As I cannot stand the taste of semi dried tomatoes, how integral are they in the delicious looking Tuscan Chicken Thighs recipe?
Warmest regards,
Ann
VJ cooks says
They add a lovely saltiness to the recipe. But you can absolutely leave them out and season to taste.
Jojo says
We loved this recipe, even the kids did, who couldnt get enough of it! We had it with potatoes and veg but going to have it with pasta the next time.
VJ cooks says
Oh yum! Thanks for the feedback, Jojo.
Clio says
Such a great dish! Easy to make at the end of the day, and can even give it to the toddler for dinner the next day. Thanks for this recipe!
Laura De Rose says
Absolutely loved this!!! Am a new chef working on yachts and the guests loved it too!!

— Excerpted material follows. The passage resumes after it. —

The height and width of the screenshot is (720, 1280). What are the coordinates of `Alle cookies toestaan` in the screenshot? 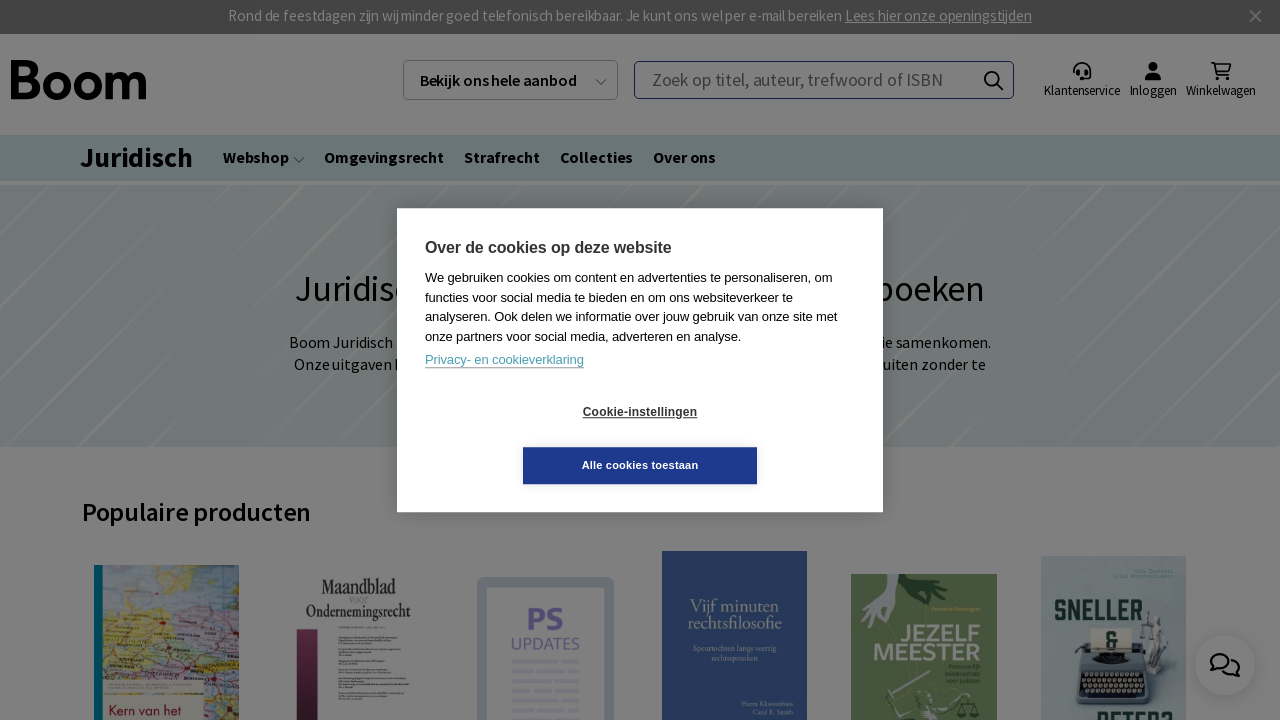 It's located at (759, 438).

Curious to know if I could make ahead and freeze it, for a boat delivery passage?
VJ cooks says
Thanks for the feedback, Laura 🙂 I haven't tried freezing it myself, but I think it would be ok. You might need to add extra liquid to the dish when you reheat it on the stovetop. You could also wait to add the spinach until you reheat it.
irene says
Simple dinner for those busy nights that is a complete winner. So tasty.
dawn dragon says
I’m not sure why my recipe turned out so fatty. Perhaps we didn’t brown the chicken thighs enough? It was actually in edible. Do you scrape out the fat from the chicken before adding the garlic, sun-dried tomatoes, Italian herbs and chicken stock?
VJ cooks says
Did you use skinless chicken thighs? I've never had that issue with mine sorry.
Von says
I made this last night. I've never found a recipe that I didn't have to alter a bit due to the food being bland. This was perfect. I didn't have to change a thing. I ate it with pasta. I'm going to eat the leftovers with rice today at work. Thanks so much.
VJ cooks says
This is such a tasty recipe and one of the most popular on the website! Thanks for the feedback, Von.
Terri says
WOW "The best chicken dish ever"! I sprinkled the chicken with cayenne pepper and garlic salt before cooking. I also used the oil from the sun dried tomatoes to cook the skinless, boneless thighs. I used broccoli and artichoke hearts instead of spinach and served with jalapeno rice and a green salad. It was delicious and such a versatile dish. Thank you!!
VJ cooks says
Wow sounds delicious!
Jay says
I added a little bacon to it as well - was just delicious
VJ cooks says
Yum , that sounds delicious!
Adam Sampson says
So don't cover while simmering?
VJ cooks says
That's correct. In order for the sauce to thicken you need to leave the dish uncovered so that the steam can escape.
Susan says
Absolute winner of a recipe, thank you! I have made it a few times now … I stirred in two heaped teaspoons of cornflour into the cream before I added it and it just thickened the sauce beautifully
Judith Baxter says
I made this at home today and took it to a friend who is housebound, for lunch. I put it in to heat when I got there and then I stirred in the cream after I took it out of the oven. It was perfect and there was none left over. I served it with a medley of vegetables once again cooked before I left home and heated when I got there.I didn’t put cheese in the chicken dish but added a sprinkling of Woolworths grated three cheeses to the vegetables when they were heating up
Thanks again for an easy recipe that looks as if I had been toiling over a hot stove for hours when in fact it only takes a matter of minutes.
VJ cooks says
What a lovely thing to do for your friend. I'm sure they were so grateful for the effort you went to.
Judith Baxter says
I plan to make it again this weekend to take to my friend. She really enjoyed it the last time. This recipe is most certainly a keeper Thank you VJ for sharing.